Task requirements:
Copy each line in the data below that contains the word "Studios".

### Supplied entries

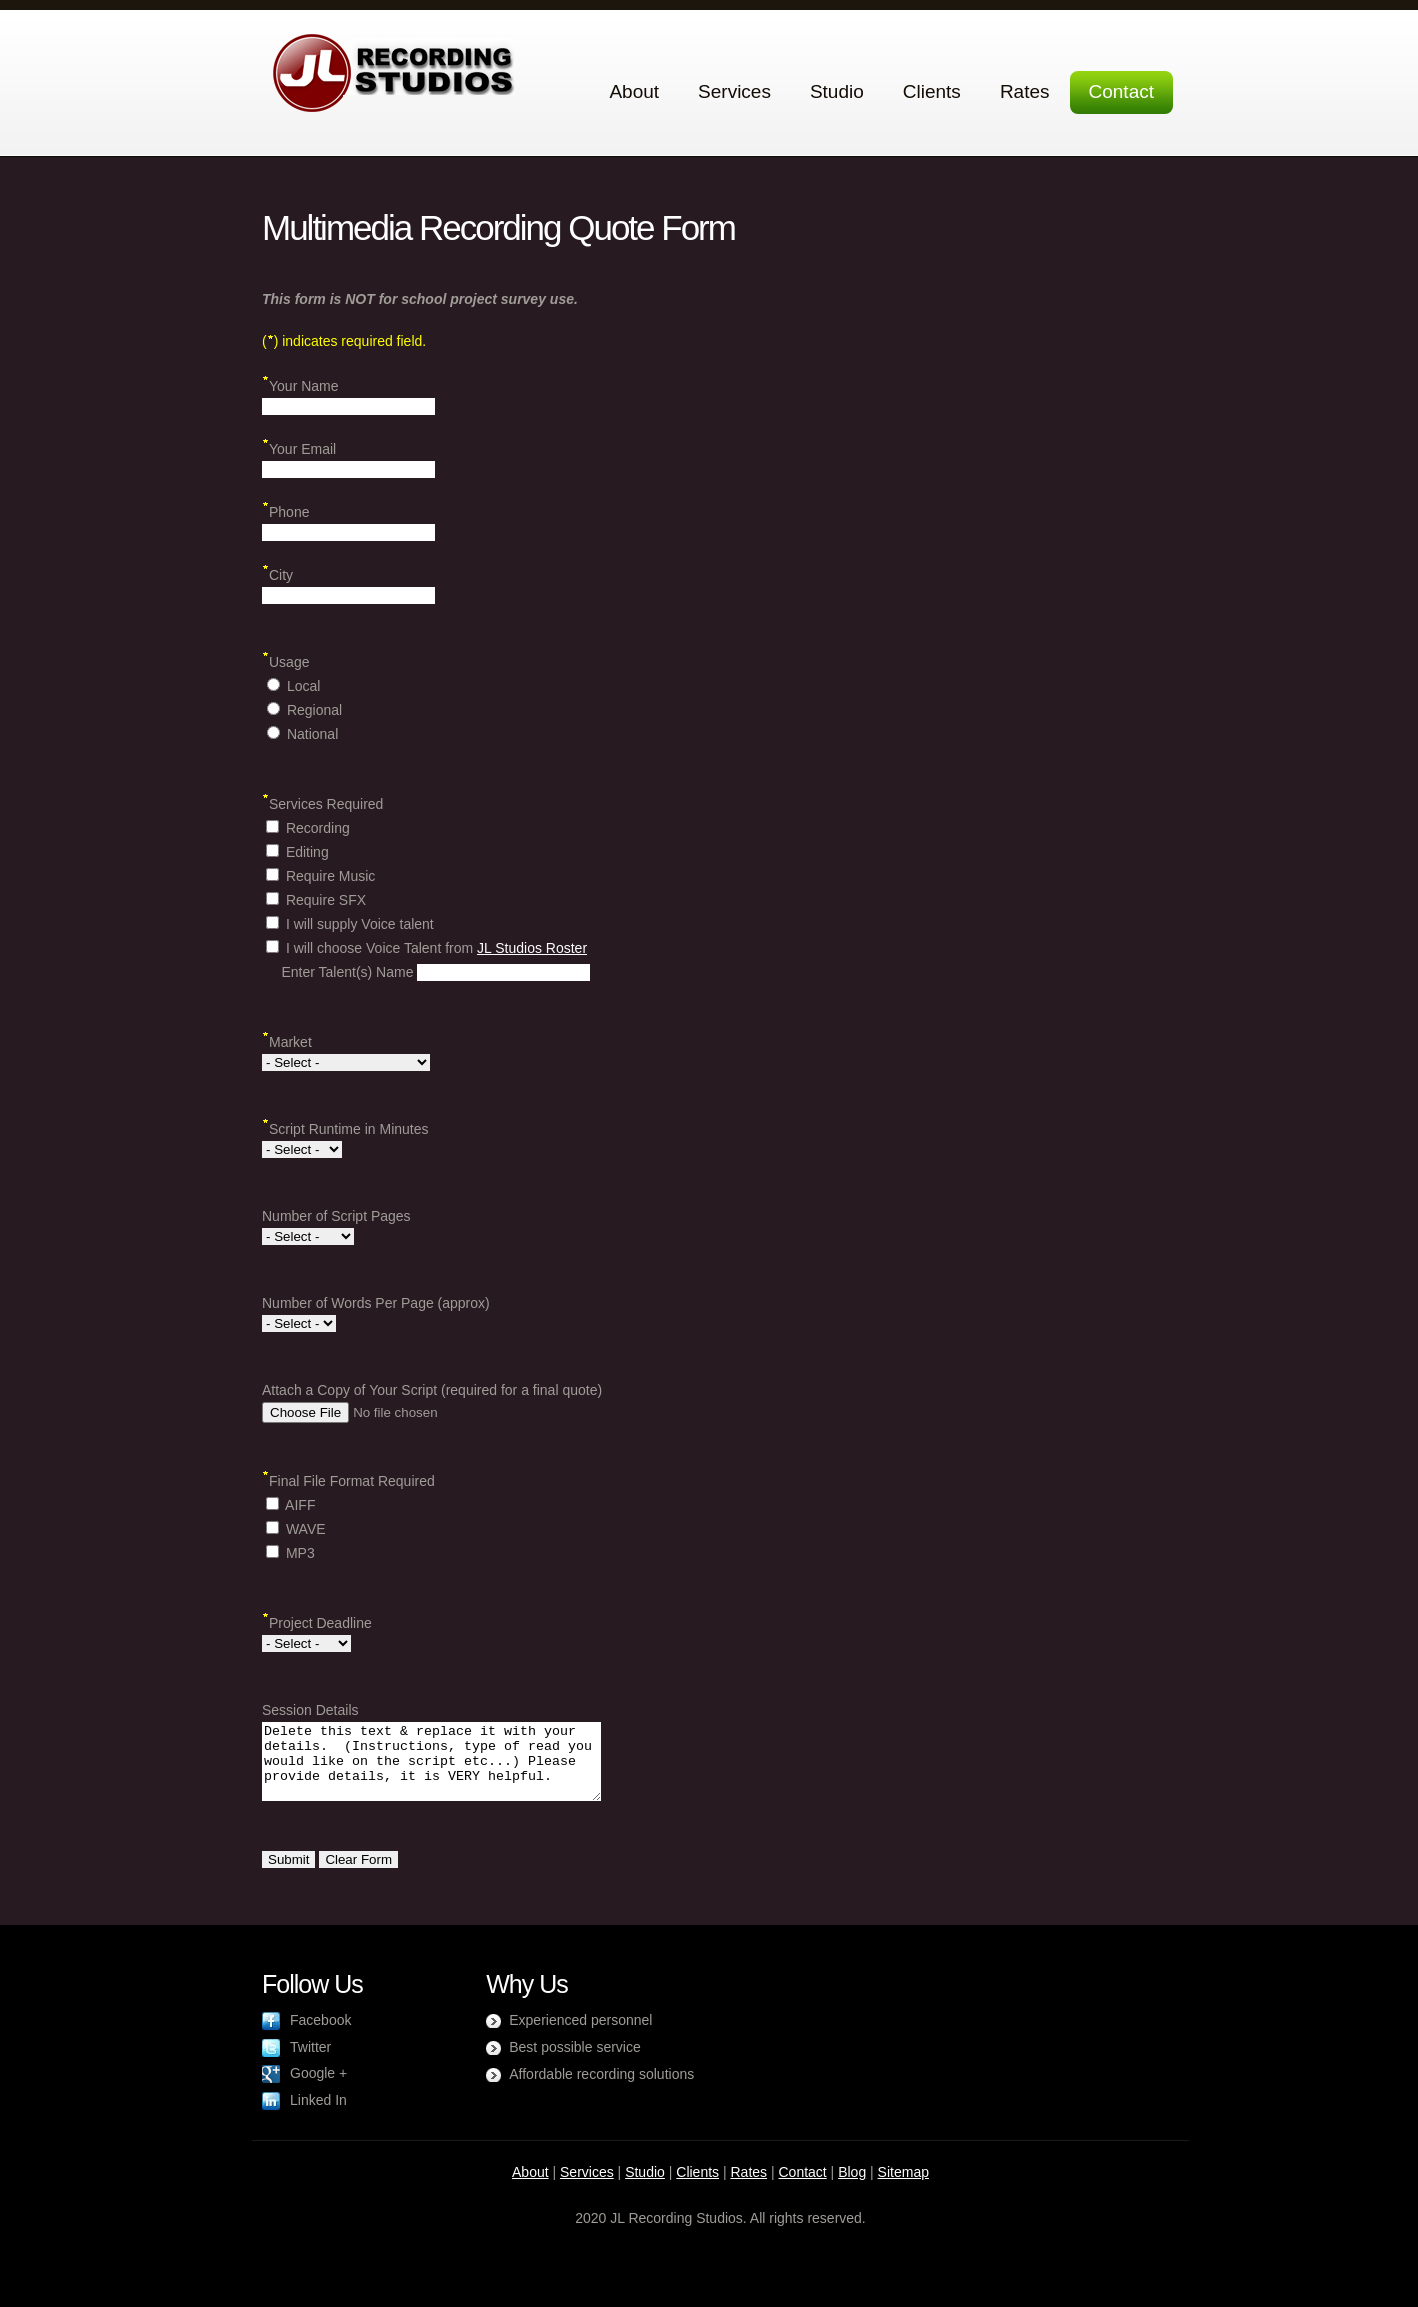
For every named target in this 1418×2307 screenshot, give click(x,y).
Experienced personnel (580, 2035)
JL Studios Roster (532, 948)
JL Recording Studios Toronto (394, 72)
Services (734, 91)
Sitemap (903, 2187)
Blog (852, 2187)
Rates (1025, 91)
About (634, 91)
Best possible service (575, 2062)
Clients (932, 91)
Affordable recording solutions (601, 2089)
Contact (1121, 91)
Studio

######

Written response:
JL Studios Roster (532, 948)
JL Recording Studios Toronto (394, 72)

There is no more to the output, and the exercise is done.